Asking a child younger than that to come and sit quietly places him in an awkward position. He is not a mini-adult, and the shul experience for him will be at best boring and at worst will subject him to incessant shushes from the adults in the vicinity. Neither is fair to the child.
Nor is it wise to bring a young child to shul and have him or her play outside. The child might have fun, but shul will always be seen as the place to go to meet friends and have fun.
What is lost is the sense of morah, reverence, for the shul as a place of tefillah. Once lost (or worse, never inculcated in the first place), that child becomes an adult who also goes to shul to meet friends, have fun, and throw in a kiddush with liquor and delicacies.
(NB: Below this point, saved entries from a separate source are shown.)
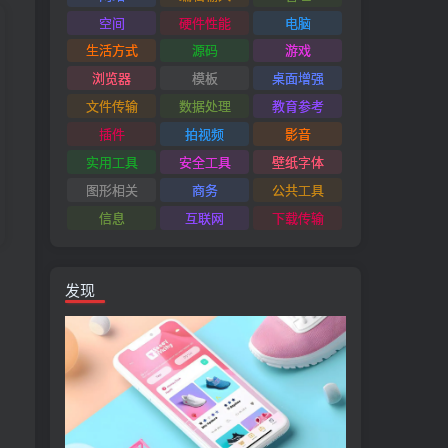
空间
硬件性能
电脑
生活方式
源码
游戏
浏览器
模板
桌面增强
文件传输
数据处理
教育参考
插件
拍视频
影音
实用工具
安全工具
壁纸字体
图形相关
商务
公共工具
信息
互联网
下载传输
发现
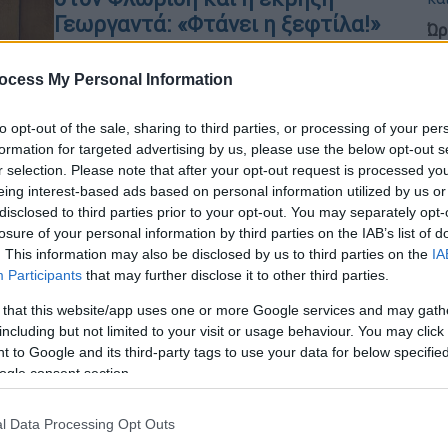
Γεωργαντά: «Φτάνει η ξεφτίλα!»
Ώρ
Π
«Και την Ιωάννα της Λωραίνης την
Γ
ocess My Personal Information
είπαν τρελή! Ίσως οι τρελές είναι
αυτές που θα σας οδηγήσουν στη
φ
Δικαιοσύνη»
to opt-out of the sale, sharing to third parties, or processing of your per
formation for targeted advertising by us, please use the below opt-out s
r selection. Please note that after your opt-out request is processed y
eing interest-based ads based on personal information utilized by us or
disclosed to third parties prior to your opt-out. You may separately opt-
Πολιτική
|
21.05.2026 18:05
losure of your personal information by third parties on the IAB’s list of
. This information may also be disclosed by us to third parties on the
IA
Ακραία επίθεση Φλωρίδη σε
Participants
that may further disclose it to other third parties.
Κωνσταντοπούλου: «Πλησιάζετε
επικίνδυνα την κωμωδία με το
 that this website/app uses one or more Google services and may gath
including but not limited to your visit or usage behaviour. You may click 
παγκάκι του Κωνσταντίνου»
 to Google and its third-party tags to use your data for below specifi
«Δεν μπορώ να σας βοηθήσω. Είμαι
ogle consent section.
δικηγόρος, δεν έχω επιστημονική
κατάρτιση»
l Data Processing Opt Outs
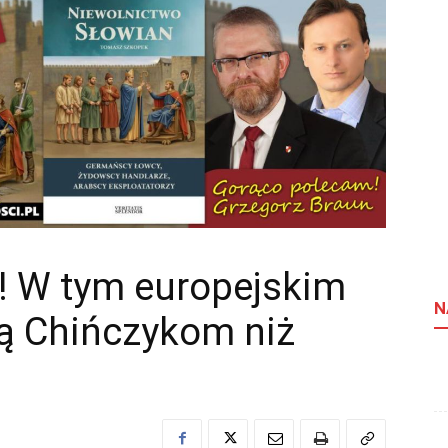
! W tym europejskim
N
ają Chińczykom niż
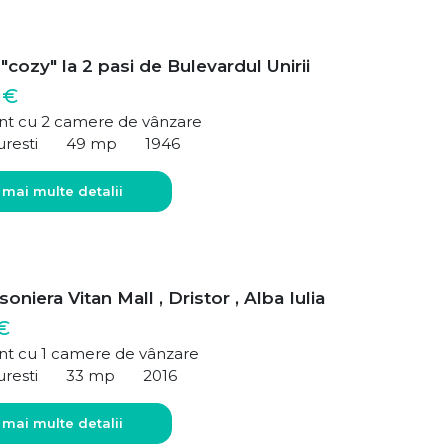
"cozy" la 2 pasi de Bulevardul Unirii
 €
t cu 2 camere de vânzare
uresti
49 mp
1946
 mai multe detalii
oniera Vitan Mall , Dristor , Alba Iulia
€
t cu 1 camere de vânzare
uresti
33 mp
2016
 mai multe detalii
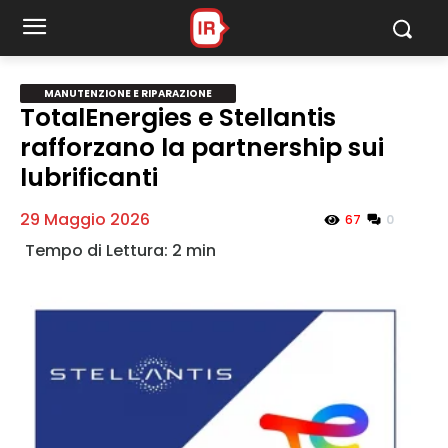
Manutenzione e Riparazione
MANUTENZIONE E RIPARAZIONE
TotalEnergies e Stellantis
rafforzano la partnership sui
MY INFORICAMBI
lubrificanti
29 Maggio 2026
0
67
Username
Password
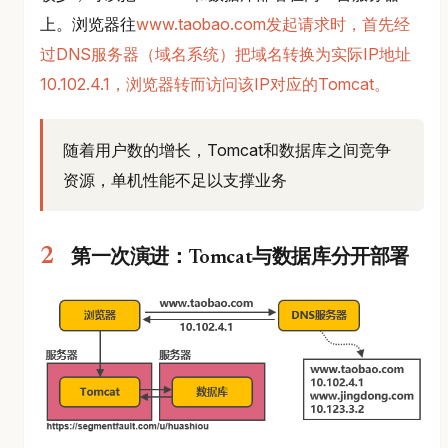
上。浏览器往
www.taobao.com发起请求时，首先经
过DNS服务器（域名系统）把域名转换为实际IP地址
10.102.4.1，浏览器转而访问该IP对应的Tomcat。
随着用户数的增长，Tomcat和数据库之间竞争
资源，单机性能不足以支撑业务
第一次演进：Tomcat与数据库分开部署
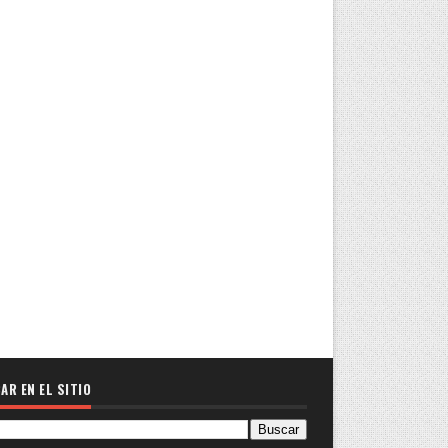
AR EN EL SITIO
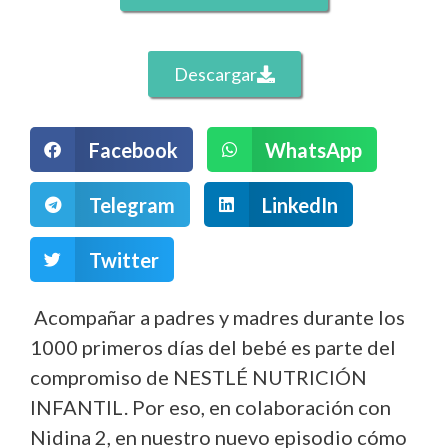
Descargar
Facebook
WhatsApp
Telegram
LinkedIn
Twitter
Acompañar a padres y madres durante los
1000 primeros días del bebé es parte del
compromiso de NESTLÉ NUTRICIÓN
INFANTIL. Por eso, en colaboración con
Nidina 2, en nuestro nuevo episodio cómo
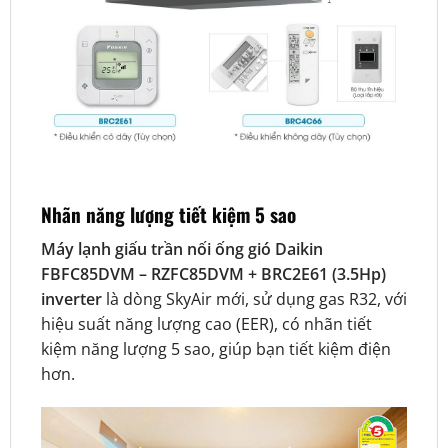
Nhãn năng lượng tiết kiệm 5 sao
Máy lạnh giấu trần nối ống gió Daikin
FBFC85DVM – RZFC85DVM + BRC2E61 (3.5Hp)
inverter
là dòng SkyAir mới, sử dụng gas R32, với
hiệu suất năng lượng cao (EER), có nhãn tiết
kiệm năng lượng 5 sao, giúp bạn tiết kiệm điện
hơn.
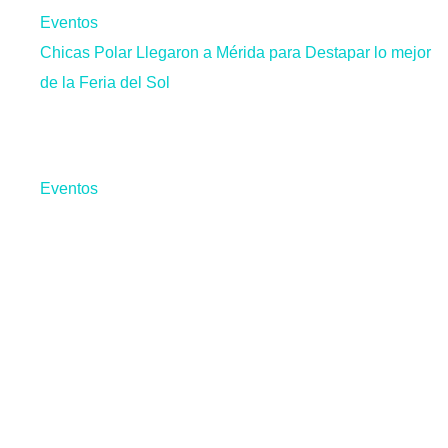
Eventos
Chicas Polar Llegaron a Mérida para Destapar lo mejor
de la Feria del Sol
Eventos
Chicas Polar Llegaron a
Mérida para Destapar lo mejor
de la Feria del Sol
Las Chicas Polar Alessandra Sánchez y Katheryne Bello
llegaron a Mérida para compartir con los consumidores en los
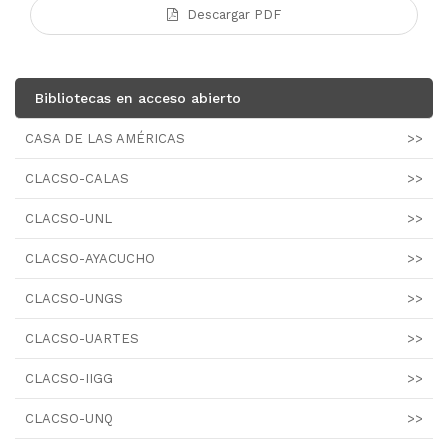
Descargar PDF
Bibliotecas en acceso abierto
CASA DE LAS AMÉRICAS
>>
CLACSO-CALAS
>>
CLACSO-UNL
>>
CLACSO-AYACUCHO
>>
CLACSO-UNGS
>>
CLACSO-UARTES
>>
CLACSO-IIGG
>>
CLACSO-UNQ
>>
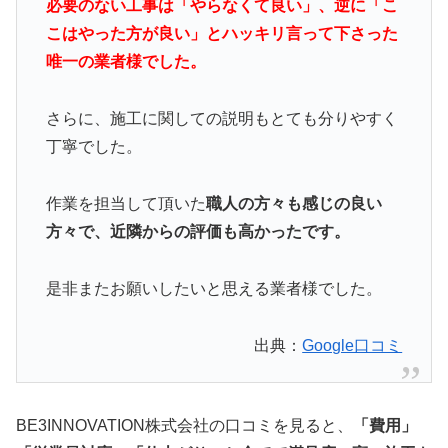
必要のない工事は「やらなくて良い」、逆に「こ
こはやった方が良い」とハッキリ言って下さった
唯一の業者様でした。
さらに、施工に関しての説明もとても分りやすく
丁寧でした。
作業を担当して頂いた
職人の方々も感じの良い
方々で、近隣からの評価も高かったです。
是非またお願いしたいと思える業者様でした。
出典：
Google口コミ
BE3INNOVATION株式会社の口コミを見ると、
「費用」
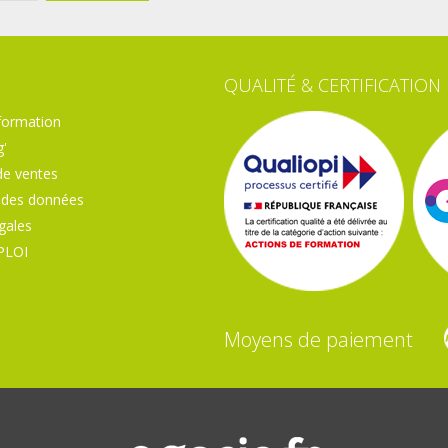
QUALITÉ & CERTIFICATION
formation
'
de ventes
 des données
gales
PLOI
Moyens de paiement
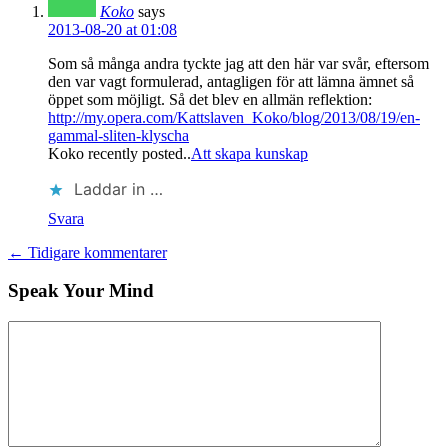
Koko
says
2013-08-20 at 01:08
Som så många andra tyckte jag att den här var svår, eftersom
den var vagt formulerad, antagligen för att lämna ämnet så
öppet som möjligt. Så det blev en allmän reflektion:
http://my.opera.com/Kattslaven_Koko/blog/2013/08/19/en-
gammal-sliten-klyscha
Koko recently posted..
Att skapa kunskap
Laddar in …
Svara
← Tidigare kommentarer
Speak Your Mind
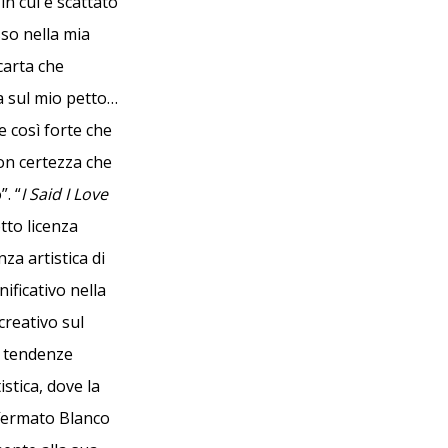
n cui è scattato
so nella mia
carta che
ta sul mio petto…
e così forte che
con certezza che
. “
I Said I Love
tto licenza
a artistica di
ificativo nella
creativo sul
e tendenze
stica, dove la
ffermato Blanco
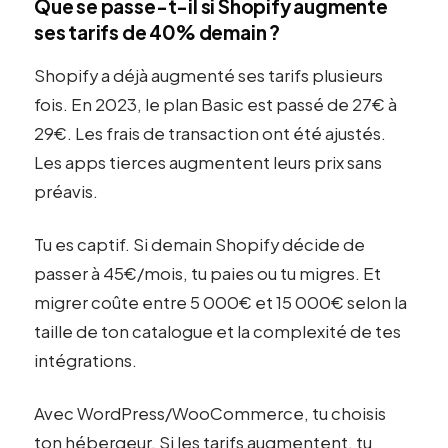
Que se passe-t-il si Shopify augmente
ses tarifs de 40% demain ?
Shopify a déjà augmenté ses tarifs plusieurs
fois. En 2023, le plan Basic est passé de 27€ à
29€. Les frais de transaction ont été ajustés.
Les apps tierces augmentent leurs prix sans
préavis.
Tu es captif. Si demain Shopify décide de
passer à 45€/mois, tu paies ou tu migres. Et
migrer coûte entre 5 000€ et 15 000€ selon la
taille de ton catalogue et la complexité de tes
intégrations.
Avec WordPress/WooCommerce, tu choisis
ton hébergeur. Si les tarifs augmentent, tu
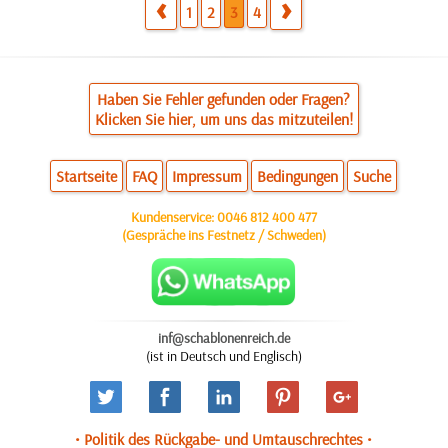
1
2
3
4
Haben Sie Fehler gefunden oder Fragen?
Klicken Sie hier, um uns das mitzuteilen!
Startseite
FAQ
Impressum
Bedingungen
Suche
Kundenservice:
0046 812 400 477
(Gespräche ins Festnetz / Schweden)
inf@schablonenreich.de
(ist in Deutsch und Englisch)
• Politik des Rückgabe- und Umtauschrechtes •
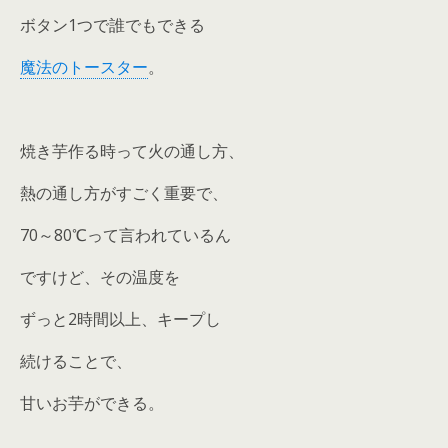
ボタン1つで誰でもできる
魔法のトースター
。
焼き芋作る時って火の通し方、
熱の通し方がすごく重要で、
70～80℃って言われているん
ですけど、その温度を
ずっと2時間以上、キープし
続けることで、
甘いお芋ができる。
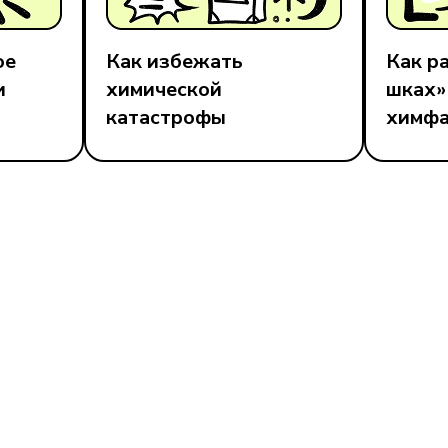
ое
Как избежать
Как ра
и
химической
шках»
катастрофы
химфа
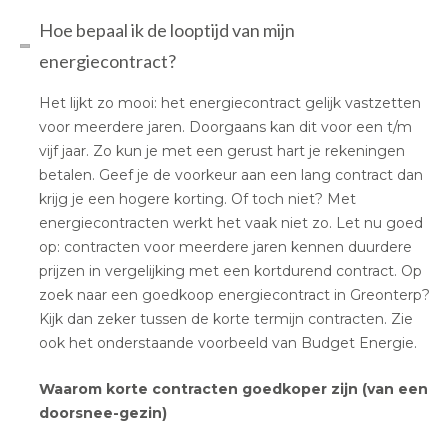
Hoe bepaal ik de looptijd van mijn
energiecontract?
Het lijkt zo mooi: het energiecontract gelijk vastzetten
voor meerdere jaren. Doorgaans kan dit voor een t/m
vijf jaar. Zo kun je met een gerust hart je rekeningen
betalen. Geef je de voorkeur aan een lang contract dan
krijg je een hogere korting. Of toch niet? Met
energiecontracten werkt het vaak niet zo. Let nu goed
op: contracten voor meerdere jaren kennen duurdere
prijzen in vergelijking met een kortdurend contract. Op
zoek naar een goedkoop energiecontract in Greonterp?
Kijk dan zeker tussen de korte termijn contracten. Zie
ook het onderstaande voorbeeld van Budget Energie.
Waarom korte contracten goedkoper zijn (van een
doorsnee-gezin)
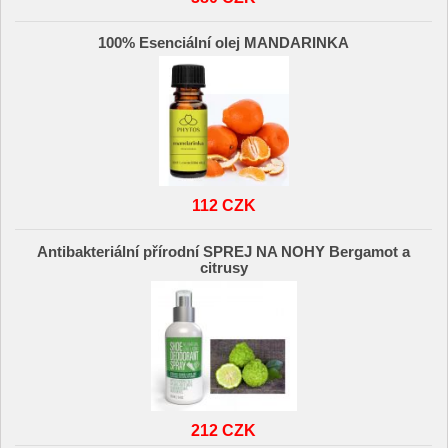
100% Esenciální olej MANDARINKA
112 CZK
Antibakteriální přírodní SPREJ NA NOHY Bergamot a
citrusy
212 CZK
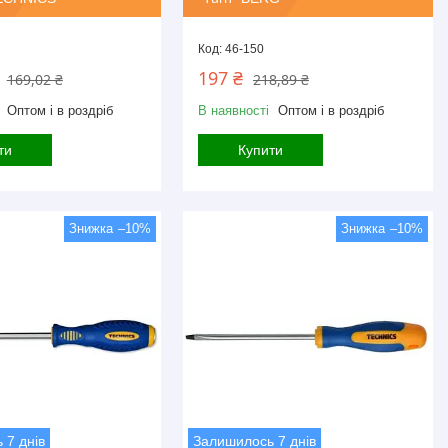
46-150
197 ₴
169,02 ₴
218,89 ₴
Оптом і в роздріб
В наявності
Оптом і в роздріб
ти
Купити
–10%
–10%
 7 днів
Залишилось 7 днів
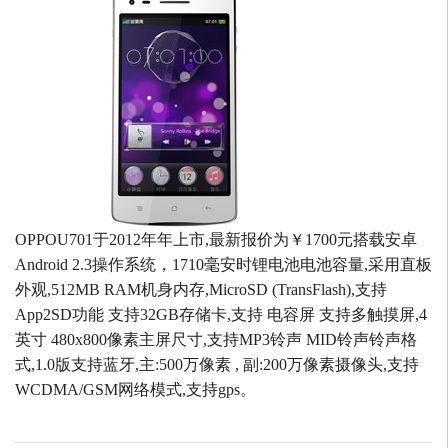
OPPOU701于2012年年上市,最新报价为￥1700元搭载安卓
Android 2.3操作系统，1710毫安时锂电池电池容量,采用直板
外观,512MB RAM机身内存,MicroSD (TransFlash),支持
App2SD功能 支持32GB存储卡,支持 电容屏 支持多触摸屏,4
英寸 480x800像素主屏尺寸,支持MP3铃声 MID铃声铃声格
式,1.0版支持蓝牙,主:500万像素 , 副:200万像素摄像头,支持
WCDMA/GSM网络模式,支持gps。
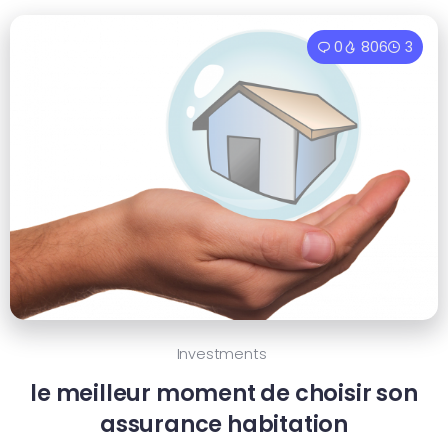
0
806
3
Investments
le meilleur moment de choisir son
assurance habitation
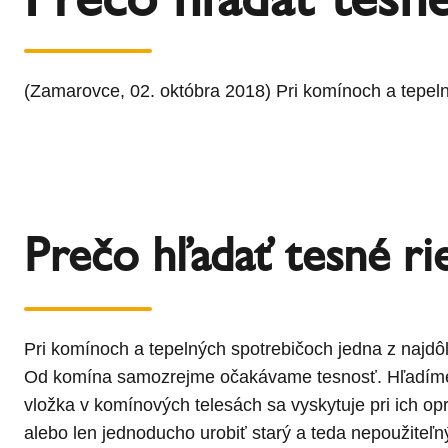
l
Schiedel Group
e
c
t
(Zamarovce, 02. októbra 2018) Pri komínoch a tepelný
i
o
n
Prečo hľadať tesné ri
Pri komínoch a tepelných spotrebičoch jedna z najdôle
Od komína samozrejme očakávame tesnosť. Hľadíme n
vložka v komínových telesách sa vyskytuje pri ich op
alebo len jednoducho urobiť starý a teda nepoužite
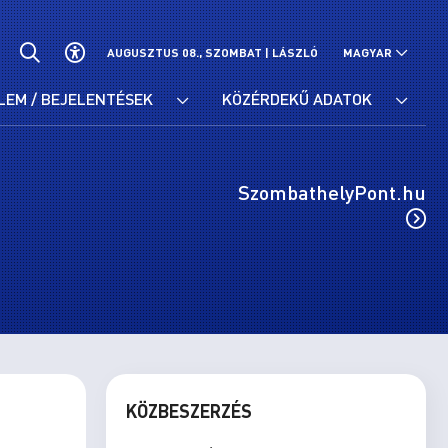
AUGUSZTUS 08., SZOMBAT |
LÁSZLÓ
MAGYAR
LEM / BEJELENTÉSEK
KÖZÉRDEKŰ ADATOK
SzombathelyPont.hu
KÖZBESZERZÉS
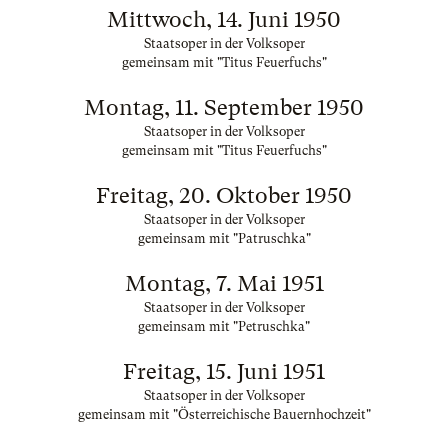
Mittwoch, 14. Juni 1950
Staatsoper in der Volksoper
gemeinsam mit "Titus Feuerfuchs"
Montag, 11. September 1950
Staatsoper in der Volksoper
gemeinsam mit "Titus Feuerfuchs"
Freitag, 20. Oktober 1950
Staatsoper in der Volksoper
gemeinsam mit "Patruschka"
Montag, 7. Mai 1951
Staatsoper in der Volksoper
gemeinsam mit "Petruschka"
Freitag, 15. Juni 1951
Staatsoper in der Volksoper
gemeinsam mit "Österreichische Bauernhochzeit"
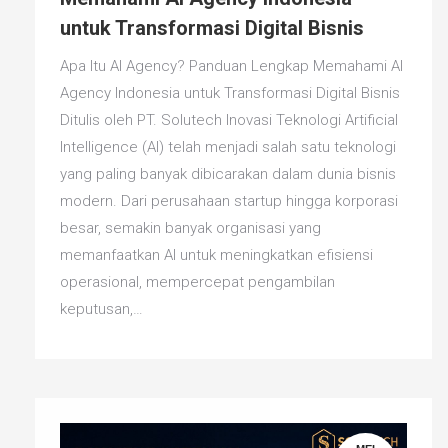
untuk Transformasi Digital Bisnis
Apa Itu AI Agency? Panduan Lengkap Memahami AI
Agency Indonesia untuk Transformasi Digital Bisnis
Ditulis oleh PT. Solutech Inovasi Teknologi Artificial
Intelligence (AI) telah menjadi salah satu teknologi
yang paling banyak dibicarakan dalam dunia bisnis
modern. Dari perusahaan startup hingga korporasi
besar, semakin banyak organisasi yang
memanfaatkan AI untuk meningkatkan efisiensi
operasional, mempercepat pengambilan
keputusan,…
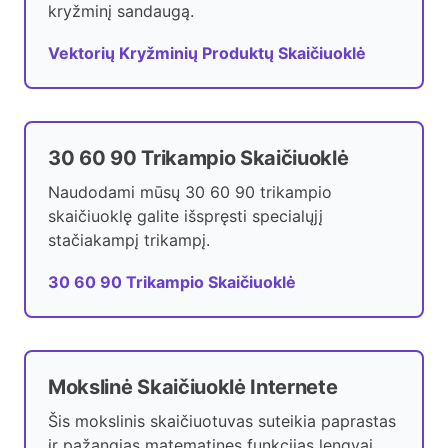
kryžminį sandaugą.
Vektorių Kryžminių Produktų Skaičiuoklė
30 60 90 Trikampio Skaičiuoklė
Naudodami mūsų 30 60 90 trikampio
skaičiuoklę galite išspręsti specialųjį
stačiakampį trikampį.
30 60 90 Trikampio Skaičiuoklė
Mokslinė Skaičiuoklė Internete
Šis mokslinis skaičiuotuvas suteikia paprastas
ir pažangias matematines funkcijas lengvai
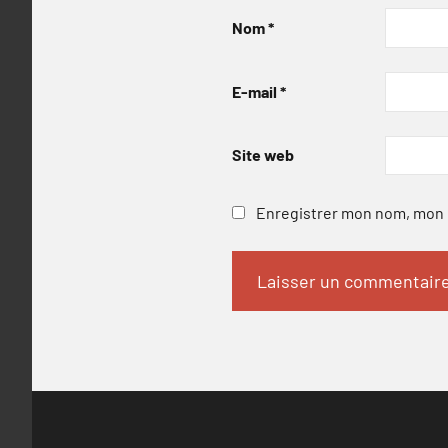
Nom
*
E-mail
*
Site web
Enregistrer mon nom, mon e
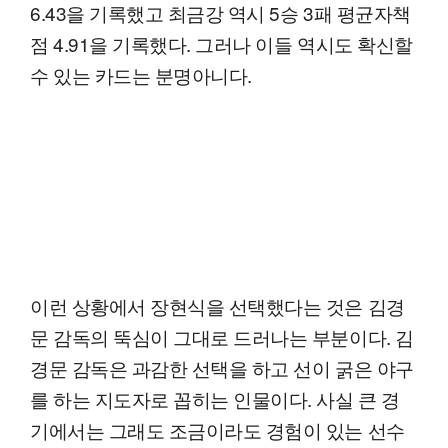
6.43을 기록했고 최금강 역시 5승 3패 평균자책
점 4.91을 기록했다. 그러나 이들 역시도 확신할
수 있는 카드는 분명아니다.
이런 상황에서 장현식을 선택했다는 것은 김경
문 감독의 뚝심이 그대로 드러나는 부분이다. 김
경문 감독은 과감한 선택을 하고 선이 굵은 야구
를 하는 지도자로 꼽히는 인물이다. 사실 큰 경
기에서는 그래도 조금이라도 경험이 있는 선수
A child who is old enough to feel awe for shul should come, daven as appropriate, but certainly hear the Torah reading. He will develop a love for it. The parent can prepare questions on the sedra beforehand and have the child find the answers during Keriah.
Moreover, it is advisable for children from age nine or ten to listen to the rav’s drasha as well. They will learn about Torah, the world, and priorities in Jewish life, and develop a warm bond with their rabbi.
Many times, young adults have told me that they remembered something I said when they were younger than their teen years that mattered in their lives.
Banishing children to groups for the duration of their youth is inadvisable. They will gain enormously from sitting next to their parents and growing spiritually from the shul experience.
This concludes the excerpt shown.